Exonerated Man Given Green Light to Press Case

     (CN) – A man who was freed from prison after being locked up nearly seven years for a crime he did not commit can continue with his malicious prosecution and failure to train claims against the city of Oakland, a federal judge ruled.
     In February 2013, Ronald Ross was exonerated from a conviction of attempted murder for a 2006 shooting. He had been given a 32-year-to-life sentence for the offense.
     In a civil complaint filed against Oakland and an officer identified only as Officer Doe, Ross said that his conviction was the result of a faulty photo lineup and police coercing the victim to pick out Ross as the suspect.
     During the lineup, Officer Doe is alleged to have intentionally left his interview recorder off and told the victim, Renardo Williams, to pick Ross’s photo as the person who shot him. The officer then turned the recorder back on to take Williams’ statement, according to Ross’s complaint.
     Ross also alleged that the officer relocated witness Travis Abner and his family out of a dangerous housing development in exchange for Abner identifying Ross as the person who shot Williams.
     No physical evidence was discovered that linked Ross to Williams’ shooting, Ross said.
     Williams later signed a declaration under penalty of perjury stating he told Officer Doe he did not recognize Ross as the person who shot him, but picked him out because he felt he owed Doe a favor. After this declaration was submitted to court, along with other exculpatory evidence, Ross’s conviction was overturned and he was released from prison.
     In his initial complaint against Oakland and the officer, Ross alleged violation of his rights to a fair trial and malicious prosecution, as well as municipal liability against the city for failure to train its employees.
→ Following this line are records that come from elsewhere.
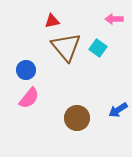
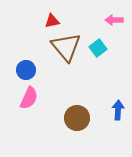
pink arrow: moved 1 px down
cyan square: rotated 18 degrees clockwise
pink semicircle: rotated 15 degrees counterclockwise
blue arrow: rotated 126 degrees clockwise
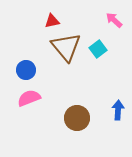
pink arrow: rotated 42 degrees clockwise
cyan square: moved 1 px down
pink semicircle: rotated 135 degrees counterclockwise
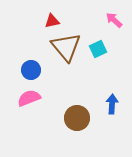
cyan square: rotated 12 degrees clockwise
blue circle: moved 5 px right
blue arrow: moved 6 px left, 6 px up
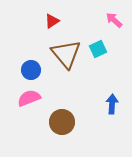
red triangle: rotated 21 degrees counterclockwise
brown triangle: moved 7 px down
brown circle: moved 15 px left, 4 px down
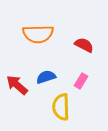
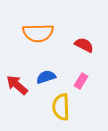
orange semicircle: moved 1 px up
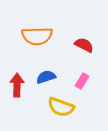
orange semicircle: moved 1 px left, 3 px down
pink rectangle: moved 1 px right
red arrow: rotated 50 degrees clockwise
yellow semicircle: rotated 68 degrees counterclockwise
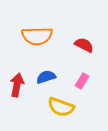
red arrow: rotated 10 degrees clockwise
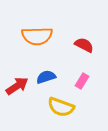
red arrow: moved 1 px down; rotated 45 degrees clockwise
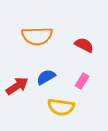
blue semicircle: rotated 12 degrees counterclockwise
yellow semicircle: rotated 12 degrees counterclockwise
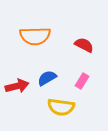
orange semicircle: moved 2 px left
blue semicircle: moved 1 px right, 1 px down
red arrow: rotated 20 degrees clockwise
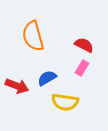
orange semicircle: moved 2 px left; rotated 76 degrees clockwise
pink rectangle: moved 13 px up
red arrow: rotated 35 degrees clockwise
yellow semicircle: moved 4 px right, 5 px up
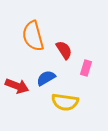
red semicircle: moved 20 px left, 5 px down; rotated 30 degrees clockwise
pink rectangle: moved 4 px right; rotated 14 degrees counterclockwise
blue semicircle: moved 1 px left
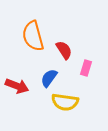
blue semicircle: moved 3 px right; rotated 24 degrees counterclockwise
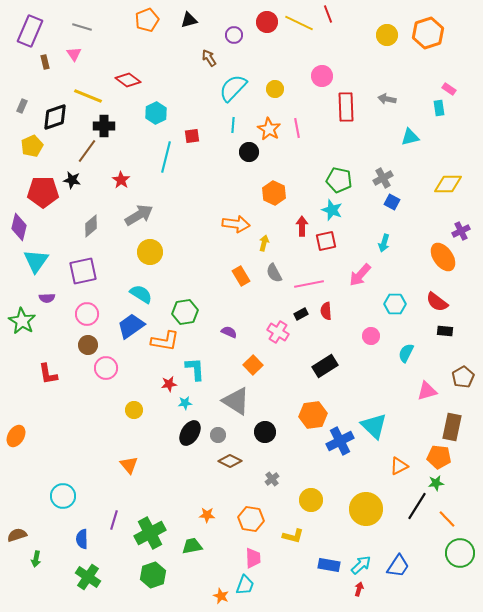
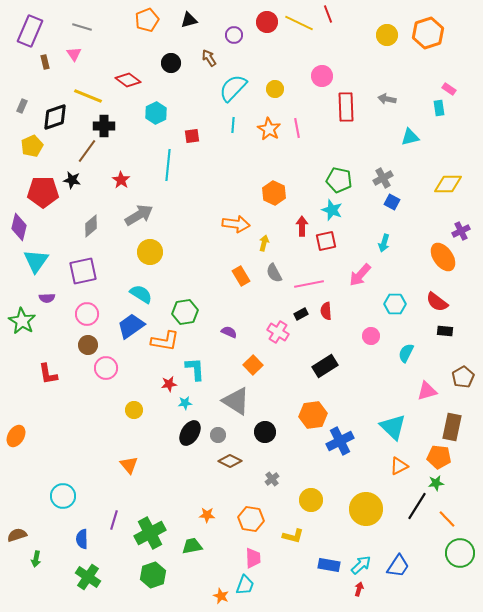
black circle at (249, 152): moved 78 px left, 89 px up
cyan line at (166, 157): moved 2 px right, 8 px down; rotated 8 degrees counterclockwise
cyan triangle at (374, 426): moved 19 px right, 1 px down
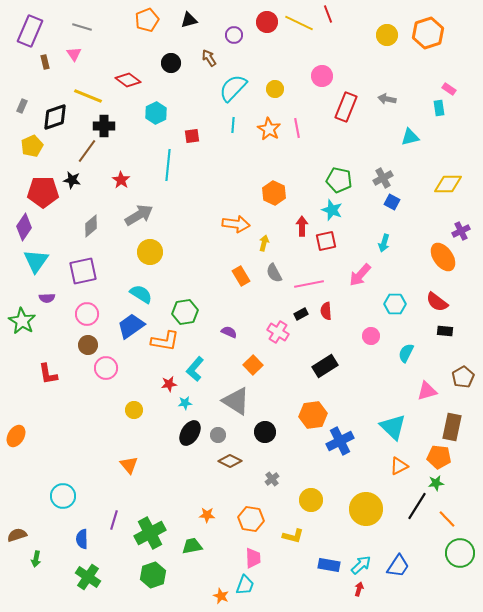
red rectangle at (346, 107): rotated 24 degrees clockwise
purple diamond at (19, 227): moved 5 px right; rotated 20 degrees clockwise
cyan L-shape at (195, 369): rotated 135 degrees counterclockwise
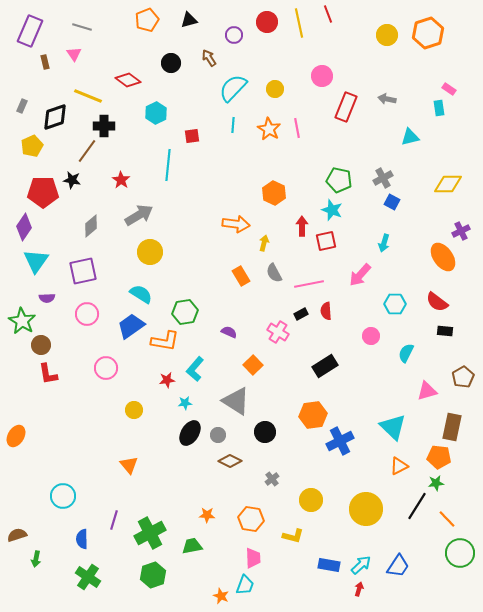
yellow line at (299, 23): rotated 52 degrees clockwise
brown circle at (88, 345): moved 47 px left
red star at (169, 384): moved 2 px left, 4 px up
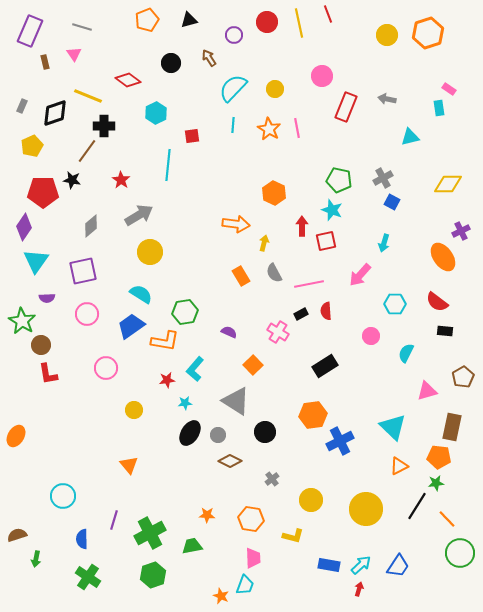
black diamond at (55, 117): moved 4 px up
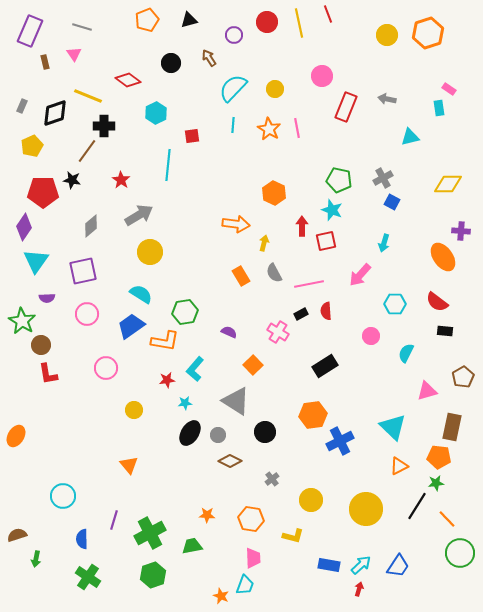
purple cross at (461, 231): rotated 30 degrees clockwise
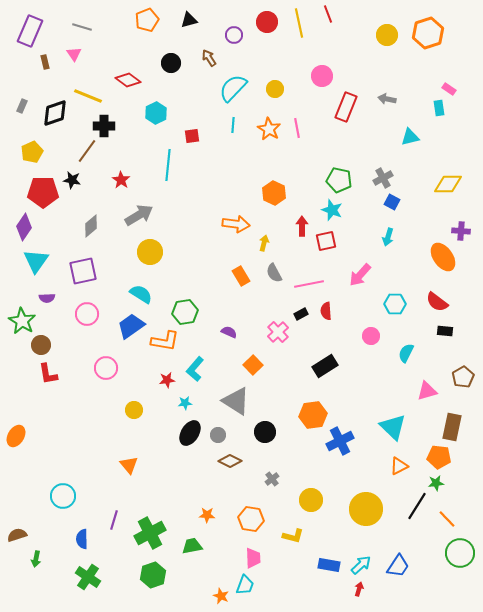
yellow pentagon at (32, 146): moved 6 px down
cyan arrow at (384, 243): moved 4 px right, 6 px up
pink cross at (278, 332): rotated 15 degrees clockwise
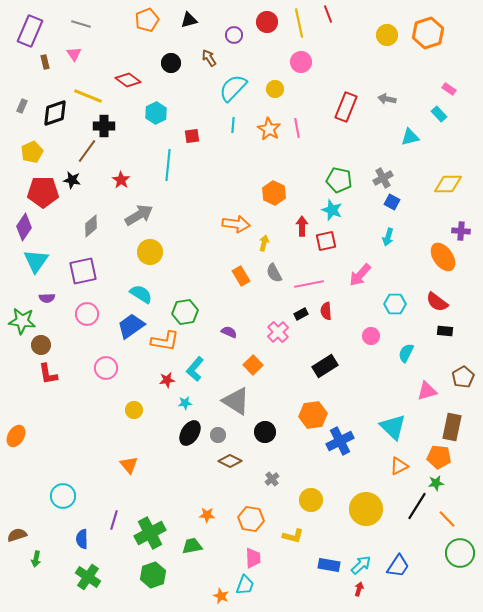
gray line at (82, 27): moved 1 px left, 3 px up
pink circle at (322, 76): moved 21 px left, 14 px up
cyan rectangle at (439, 108): moved 6 px down; rotated 35 degrees counterclockwise
green star at (22, 321): rotated 24 degrees counterclockwise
     The malicious prosecution claim stood, but the court dismissed the second claim, finding that Ross’s allegation did not contain specific factual allegations supporting the inference that the city failed to train its employees. Ross was given leave to amend.
     In this third amended complaint, Ross provided the specific allegations that the city failed to properly train Officer Doe in appropriate investigation techniques such as conducting a proper photo lineup and not coercing witnesses, handling exculpatory evidence, knowing when and how to turn over exculpatory evidence, and knowing how to conduct a proper criminal investigation of shootings.
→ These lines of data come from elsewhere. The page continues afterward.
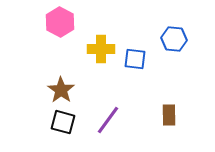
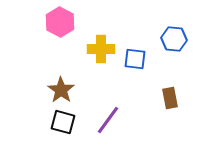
brown rectangle: moved 1 px right, 17 px up; rotated 10 degrees counterclockwise
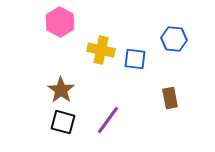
yellow cross: moved 1 px down; rotated 12 degrees clockwise
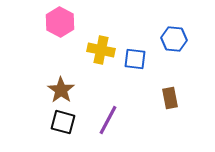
purple line: rotated 8 degrees counterclockwise
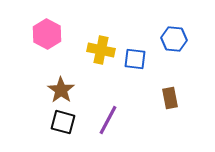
pink hexagon: moved 13 px left, 12 px down
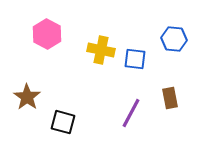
brown star: moved 34 px left, 7 px down
purple line: moved 23 px right, 7 px up
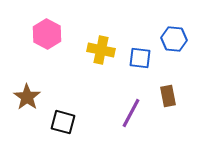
blue square: moved 5 px right, 1 px up
brown rectangle: moved 2 px left, 2 px up
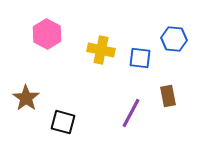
brown star: moved 1 px left, 1 px down
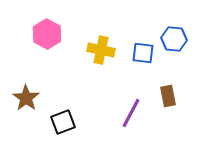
blue square: moved 3 px right, 5 px up
black square: rotated 35 degrees counterclockwise
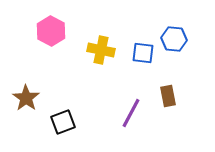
pink hexagon: moved 4 px right, 3 px up
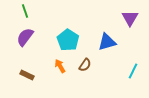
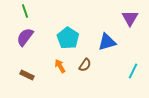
cyan pentagon: moved 2 px up
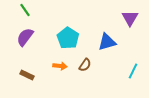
green line: moved 1 px up; rotated 16 degrees counterclockwise
orange arrow: rotated 128 degrees clockwise
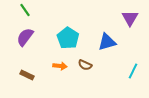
brown semicircle: rotated 80 degrees clockwise
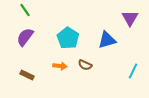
blue triangle: moved 2 px up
     Ross said that the city’s failure to train its law enforcement officers on these issues “can be said to be ‘so obvious’ that the failure to do so could be properly characterized as deliberate indifference to constitutional rights,” and that it demonstrates that the city ratifies “the continued unlawful coercion of witnesses.”
     Ross identified two other lawsuits brought against Oakland as “post-event evidence” of the city’s alleged policy of deliberate indifference.
     U.S. District Court Magistrate Judge Maria-Elena James found that Ross properly identified the challenged policy as being inadequate, showed how the policy was deficient, how it caused him harm, and how it amounted to deliberate indifference.
     “While plaintiff has not alleged a pattern of similar violations demonstrating the city’s deliberate indifference to his constitutional rights, plaintiff has alleged sufficient facts that, if proven, may establish that the consequences of the city’s failure to train were so obvious that it can be held liable under § 1983 without proof of a preexisting pattern of violations,” James stated.